THE FOUNDRY SAND CYCLE: AN EXAMPLE OF A CIRCULAR ECONOMY

April 26, 2022

In the collective imagination, in a post-apocalyptic scenario, of what in English are defined as “ industrial wasteland ”, the skyline of smoking chimneys is omnipresent, a now dated symbol of an industrial past. Heavy industry, which has been given much of the responsibility for global warming since its development in the eighteenth century, is often considered synonymous with pollution and environmental degradation. But are we really sure that this is still the case?

THE SAND LIFE CYCLE

Like any other production sector, large industry is also adapting to the new paradigm of ecological transition, mitigating where possible its side effects on the quality of the environment in which it operates. Take, as an example, the metallurgical foundries and the sands used there to make the molds into which the molten metal is poured, which are then destroyed to extract the product itself. Even if most of the sands are reused internally to create new shapes, a portion in excess of that recovered must be discarded, and therefore leaves the production cycle as exhausted .

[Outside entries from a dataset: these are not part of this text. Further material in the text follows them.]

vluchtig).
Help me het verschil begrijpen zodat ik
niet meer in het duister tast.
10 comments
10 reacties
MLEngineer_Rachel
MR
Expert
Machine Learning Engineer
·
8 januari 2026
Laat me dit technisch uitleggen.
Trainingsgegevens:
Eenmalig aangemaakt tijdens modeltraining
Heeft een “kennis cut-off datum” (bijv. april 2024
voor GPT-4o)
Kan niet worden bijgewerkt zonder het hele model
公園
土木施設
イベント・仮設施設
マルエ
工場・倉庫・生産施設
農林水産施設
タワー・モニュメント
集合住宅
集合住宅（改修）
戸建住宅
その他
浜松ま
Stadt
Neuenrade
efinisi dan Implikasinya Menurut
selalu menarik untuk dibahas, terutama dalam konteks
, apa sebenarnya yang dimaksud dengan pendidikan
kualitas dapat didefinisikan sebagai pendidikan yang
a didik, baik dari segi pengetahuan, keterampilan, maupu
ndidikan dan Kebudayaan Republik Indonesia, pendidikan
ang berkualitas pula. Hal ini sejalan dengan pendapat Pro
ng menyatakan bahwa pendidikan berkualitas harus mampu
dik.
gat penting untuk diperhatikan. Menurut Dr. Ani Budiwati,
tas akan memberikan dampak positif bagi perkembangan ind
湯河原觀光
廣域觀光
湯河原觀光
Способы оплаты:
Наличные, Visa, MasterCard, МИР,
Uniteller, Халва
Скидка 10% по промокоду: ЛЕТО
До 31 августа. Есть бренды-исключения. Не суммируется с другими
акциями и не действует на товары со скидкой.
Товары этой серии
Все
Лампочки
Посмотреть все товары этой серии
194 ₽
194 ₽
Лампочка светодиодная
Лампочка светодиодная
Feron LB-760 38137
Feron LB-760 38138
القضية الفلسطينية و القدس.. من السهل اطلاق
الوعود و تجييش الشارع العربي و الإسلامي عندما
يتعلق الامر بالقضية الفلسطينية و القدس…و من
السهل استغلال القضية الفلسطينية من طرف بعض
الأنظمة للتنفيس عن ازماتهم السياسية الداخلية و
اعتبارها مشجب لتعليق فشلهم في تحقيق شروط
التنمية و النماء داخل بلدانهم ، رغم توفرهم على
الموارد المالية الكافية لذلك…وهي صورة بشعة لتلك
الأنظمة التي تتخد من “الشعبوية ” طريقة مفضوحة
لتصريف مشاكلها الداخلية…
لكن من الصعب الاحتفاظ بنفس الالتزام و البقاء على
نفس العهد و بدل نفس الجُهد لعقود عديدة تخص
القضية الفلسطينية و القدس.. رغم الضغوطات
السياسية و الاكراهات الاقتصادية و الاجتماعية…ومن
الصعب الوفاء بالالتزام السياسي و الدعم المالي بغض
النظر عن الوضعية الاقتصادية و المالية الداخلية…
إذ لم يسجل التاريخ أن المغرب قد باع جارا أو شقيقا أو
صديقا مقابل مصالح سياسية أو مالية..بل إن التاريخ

However, this material can have a second life and be reused, as an alternative to the use of virgin raw materials, by industrial processes that use natural aggregates. These include the production of cement, ceramics, glass, conglomerates for construction, bituminous conglomerates, bricks and bricks or the construction of embankments and road foundations. Through regeneration processes that mitigate the consumption of resources and the emission of carbon it is possible to obtain a material similar if not superior to the virgin one and thus limit the introduction of new material into the production cycle, favoring instead the logic of circularity.